Much media chatter surrounded Apple’s first foray into “content”. They say they’ll spend a staggering $1bn on their first year of tv output (the beeb muddles by on ≈£2½bn). That they chose something this safe and self-serving as a start is a little surprising. Especially as none of the lessons the genre has learned appear to be noted by this production. Chief among them being pundit credibility, too much sob-story styling and no real sense of dramatic arc.
Still, a show where wannabe developers Pitch their world-changing app ideas revives the end of 90s crackle of dotcom ambitions and so you really want it to work. That it falls a little flat is slightly meh. But at least we do get to see pitches. Three to a ‘celebrity’ app panel, then two later who progress to an investor pitch.
The show does not start off well. Here’s the opening remarks of the host. A Kiwi DJ.
“You have four advisers down there. It’s about making sure they understand how passionate you are.”
It is not.
The snapshot above shows one interesting treatment. For the first ’round’, pitchers enter from those frosty doors to descend a moving ramp towards the seated panel. The trip takes precisely sixty seconds. By the time they reach the end, if a judge has buzzered, then they can continue their sell.
Looking for “ideas that change our lives”, first up let you put furniture into your camera video shooting of your own place.
This was Number One. Under pressure to set the show’s tone. After these crucial intro six or so minutes, would viewers switch off or stick through?
The pitch was a touch stilted, but with the two female panelists giving the green light, proof came that the wow can often be a visual punch. The demo was an instant hit. “Pair” earned the right for a longer discussion. Like playing Pokemon Go to kit out your house. But then you smelt the whiff of impending disaster. The founder got pushed towards swapping chairs in lounges to dresses on people. Crazy. Stick to solving one problem. Don’t even think about moving on to another without absolutely nailing the first. Even then, probably best to leave any other well alone.
Here’s the text of the founder’s actual pitch;
“Everybody wants to make sure that their home design is beautiful for your friends and family. Unfortunately none of us are designers. So I set to solve that problem with ‘Pair’. Pair connects you with the professional design community And finds you the inspiration you need to design your space beautifully. Simply drag and drop one of our thirteen thousand brand name products into your home, walk around it like it’s real. This gives you the perfect understanding of what you need in your space every time. All in augmented reality. Thank you.”
Our host got gooey. “You crushed it!”. I shan’t dissect each pitch. Suffice to say that the ‘problem’ he sets out as solving is not the one which you realise he is actually putting right for table and chair buyers.
Enough of the commentary. There’s plenty of it about.

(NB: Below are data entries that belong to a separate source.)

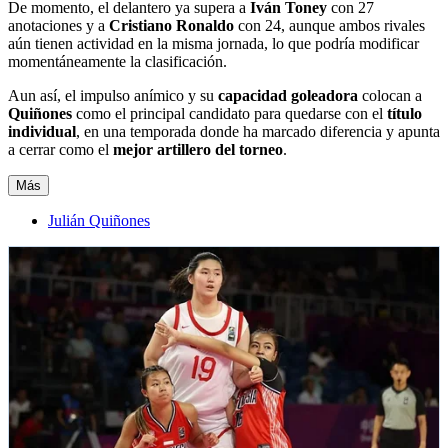
De momento, el delantero ya supera a
Iván Toney
con 27
anotaciones y a
Cristiano Ronaldo
con 24, aunque ambos rivales
aún tienen actividad en la misma jornada, lo que podría modificar
momentáneamente la clasificación.
Aun así, el impulso anímico y su
capacidad goleadora
colocan a
Quiñones
como el principal candidato para quedarse con el
título
individual
, en una temporada donde ha marcado diferencia y apunta
a cerrar como el
mejor artillero del torneo
.
Más
Julián Quiñones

The apps that followed (eg for dating; “there are thousands of dating apps out there, but to be honest with you, they all suck”, dismissed as creating – so deliciously by will.i.am – “a sausage fest”) tripped up along similar lines.
Loose problem definition. Nor tightly homed in on a specific user. Not knowing why precisely paying punters part with their hard earned. And demos that could have been from twenty years ago, which might as well be showing successions of screenshots, when live, ‘process’ success (as with the furniture guy) is the way ahead.

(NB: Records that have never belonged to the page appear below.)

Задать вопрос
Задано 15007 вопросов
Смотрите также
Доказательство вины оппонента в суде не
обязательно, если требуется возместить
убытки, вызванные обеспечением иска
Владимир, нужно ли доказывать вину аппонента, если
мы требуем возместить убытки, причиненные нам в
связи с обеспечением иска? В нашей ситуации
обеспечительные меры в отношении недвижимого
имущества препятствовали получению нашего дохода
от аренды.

After a mini collage of half-dozen Nos, two app founders got propelled through a “six week accelerated incubator phase”. Apparently, an “exciting” “transition”, which aimed to “bulletproof” their business before a funding round pitch in New York to VC’s who “currently have over four billion dollars under management”, Lightspeed Venture Partners.
I was hoping for pitch improvement. Alas, with advice to her ‘protege’ actress Jessica Alba was off the mark. She aimed to help “make that VC feel like they’re going to miss out if they don’t jump on this opportunity”. Our furniture chap had gone big on the tech he was pushing. O-oh. Maybe he should have given out cardboard red and blue lens specs his local 3D cinema no longer need. His entire business had changed. Was he now selling picks and shovels to dig for gold, or going panning for it himself? It didn’t go great.

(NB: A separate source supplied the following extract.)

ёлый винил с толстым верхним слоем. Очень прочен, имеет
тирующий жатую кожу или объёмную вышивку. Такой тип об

Jessica did well to re-focus with her instruction; “what is different about what you’re doing than what everyone else is doing?” But perhaps inevitably, the end remarks were blunt; “this stuff is really complicated and you got to get better at explaining it”.
Advice to the other team pre-final pitch included the gems;
we’ll get shredded here if you don’t own your story
we’ve got the steak you don’t need to worry about the sizzle
Then with what possibly was the fifty-minute watch ‘champagne moment’, the mentor finger click and circle hand shape to signify zero marketing dollars spent so far was so American, I might have to try it myself!
Explaining they developed their app at Uni, their pitch had begun, “we found a real need for safety on campus”. It was a personal security app, helping you share your location with friends or them specifically to know that you’re alright. They won the investors over. The episode payoff was the glow of a million dollar offer.
It felt good. The fact you get brief peaks into the prep for the money pitch, then that pitch itself looked a progression in the genre. But. For the solution selller, there may well not be enough goodies to justify investing 500 of your precious downtime minutes.